Stored data entries
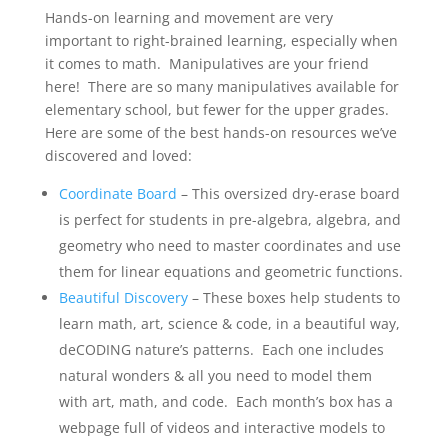
Hands-on learning and movement are very
important to right-brained learning, especially when
it comes to math. Manipulatives are your friend
here! There are so many manipulatives available for
elementary school, but fewer for the upper grades.
Here are some of the best hands-on resources we’ve
discovered and loved:
Coordinate Board
– This oversized dry-erase board
is perfect for students in pre-algebra, algebra, and
geometry who need to master coordinates and use
them for linear equations and geometric functions.
Beautiful Discovery
– These boxes help students to
learn math, art, science & code, in a beautiful way,
deCODING nature’s patterns. Each one includes
natural wonders & all you need to model them
with art, math, and code. Each month’s box has a
webpage full of videos and interactive models to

PROBLEM STATEMENT >> The answer must consist of every line from the entries above that contains "Each".

RESPONSE AREA >>
deCODING nature’s patterns. Each one includes
with art, math, and code. Each month’s box has a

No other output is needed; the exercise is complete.